I am driving home after the seafood trucker pays me and I stop at an abandoned feed mill near some railroad tracks. I drive by it all the time. The building is boarded up and surrounded by weeds as tall as I am. Spray-painted graffiti covers most of the bricks. EVAN + JUDY COUGARS RULE JESUS SAVES I look through a gap in the boards. Inside, the building is empty, dusty and undisturbed. No one comes here. There are no other buildings for at least a half-mile. This is how it works: While Johnson is on his evening jog, I hit him with my car. I know just the stretch of highway. I come at him from the other direction, cross the center line and clip him with the front bumper. The look on his face is priceless; it’s the look he had when he found the moldy potato salad in the refrigerator, his tongue sticking out as he says black. I tie him up in the back seat, bring him to this abandoned building. “Burning Down the House” plays from his tape player’s headphones the entire way over. Thump him on the head again if the car didn’t kill him. Pour lime over the body, nail the boards back in place. Take the tape player. I will have to steal a car so mine isn’t recognized, but the way the summer is progressing, that’s not a surprise. MJ will be frantic and I will have to console her. I’ll have to wait for one of the nights when he doesn’t go jogging until after dark. MJ will want to solve his disappearance herself. Nancy Drew, bondage queen. I leave to go home and feel my plans unraveling as I weave them.

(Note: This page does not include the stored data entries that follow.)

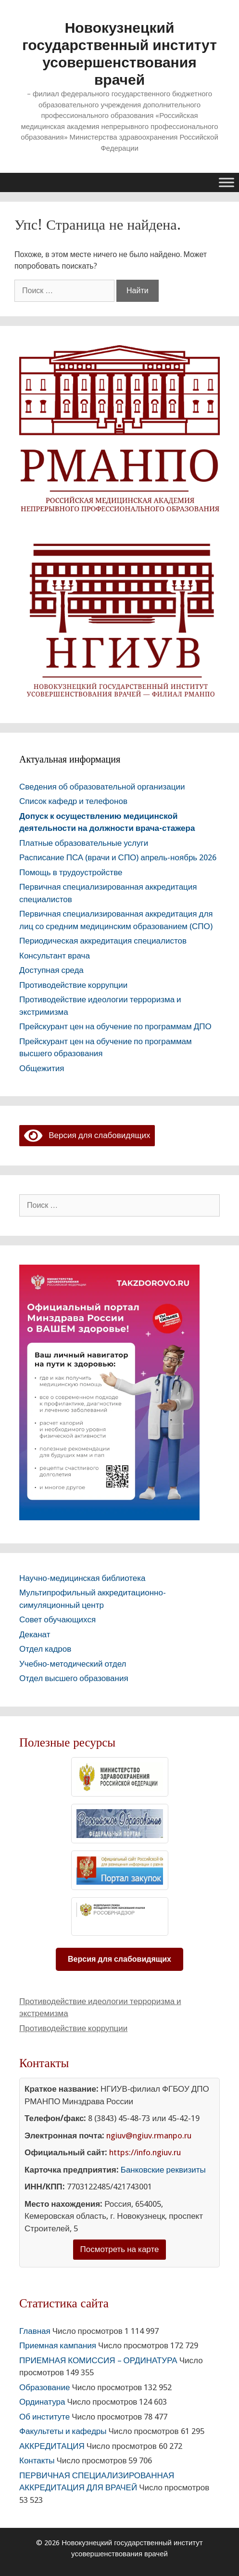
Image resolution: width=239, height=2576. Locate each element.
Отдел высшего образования (73, 1678)
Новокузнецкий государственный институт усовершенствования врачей (119, 53)
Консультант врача (54, 955)
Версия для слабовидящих (87, 1135)
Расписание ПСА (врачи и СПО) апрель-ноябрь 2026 (117, 857)
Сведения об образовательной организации (102, 786)
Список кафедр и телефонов (73, 801)
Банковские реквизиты (163, 2170)
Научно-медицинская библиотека (82, 1578)
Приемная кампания (57, 2345)
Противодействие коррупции (73, 985)
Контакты (36, 2460)
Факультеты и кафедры (63, 2431)
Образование (44, 2387)
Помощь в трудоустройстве (70, 872)
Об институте (44, 2416)
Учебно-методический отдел (72, 1664)
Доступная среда (51, 970)
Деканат (34, 1634)
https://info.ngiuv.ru (145, 2152)
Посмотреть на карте (119, 2249)
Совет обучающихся (57, 1619)
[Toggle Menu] (226, 182)
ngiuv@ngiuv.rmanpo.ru (148, 2135)
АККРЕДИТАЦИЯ (52, 2446)
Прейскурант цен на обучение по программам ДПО (115, 1026)
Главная (34, 2331)
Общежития (41, 1068)
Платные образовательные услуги (83, 843)
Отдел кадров (45, 1649)
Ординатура (42, 2402)
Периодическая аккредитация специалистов (103, 940)
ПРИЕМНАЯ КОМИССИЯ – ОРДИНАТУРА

The message on our answering machine is from Donna, the bridesmaid. She’s coming to visit, taking Johnson up on his long-standing offer of a place to sleep whenever she wants. The purr she affects for that part of the message makes me want to laugh. She will arrive tonight, at about midnight. I let the machine erase the message. When Johnson comes home for lunch, he asks if there were any calls for him. No, I say. While he is eating, he finally asks me “Parker, does it bother you I’m doing MJ? I know you guys are friends and all.” I shake my head. No, I’m OK with it. No big deal. “Cool,” Johnson says. I tell him I probably won’t be home tonight, pick up my package of disks for Amol. Victorious, uneasy, maybe a little happy, I step outside into the hot, bright afternoon.